In his 2017 Cost of Energy Review, commissioned by BEIS, Professor Sir Dieter Helm laid out the obstacles government had by then created to the operation of a free market. “The scale of the multiple interventions in the electricity market is now so great that few if any could even list them all, and their interactions are poorly understood. Complexity is itself a major cause of rising costs, and tinkering with policies and regulations is unlikely to reduce costs. Indeed, each successive intervention layers on new costs and unintended consequences.
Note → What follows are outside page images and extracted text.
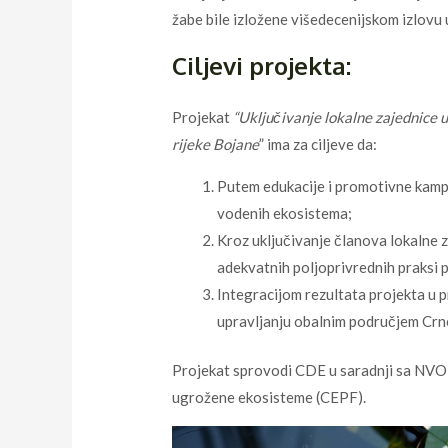
žabe bile izložene višedecenijskom izlovu 
Ciljevi projekta:
Projekat
“Uključivanje lokalne zajednice 
rijeke Bojane
” ima za ciljeve da:
Putem edukacije i promotivne kampa
vodenih ekosistema;
Kroz uključivanje članova lokalne 
adekvatnih poljoprivrednih praksi p
Integracijom rezultata projekta u 
upravljanju obalnim područjem Crn
Projekat sprovodi CDE u saradnji sa NVO 
ugrožene ekosisteme (CEPF).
It should be a central aim of government to radically simplify the interventions, and to get government back out of many of its current detailed roles.” (p.viii)

His recommendations were largely ignored. 

Then the government announced Carbon Zero 2050, pretty much terminating the main sources of electricity, namely coal and gas, without intelligent analysis of how to replace them, solar and wind. apart 

A free market would fill the gap with AMRs capable of meeting renewable shortfalls but the government has blocked any new nuclear consideration until it will be too late.   

So fossil fuel generation only with CCS, a belief that hydrogen magically makes itself without the use of electricity or gas, and a reliance on a Capacity Market that looks unlikely to be man enough for that job without the availability of AMRs. That is how to crash the National Grid.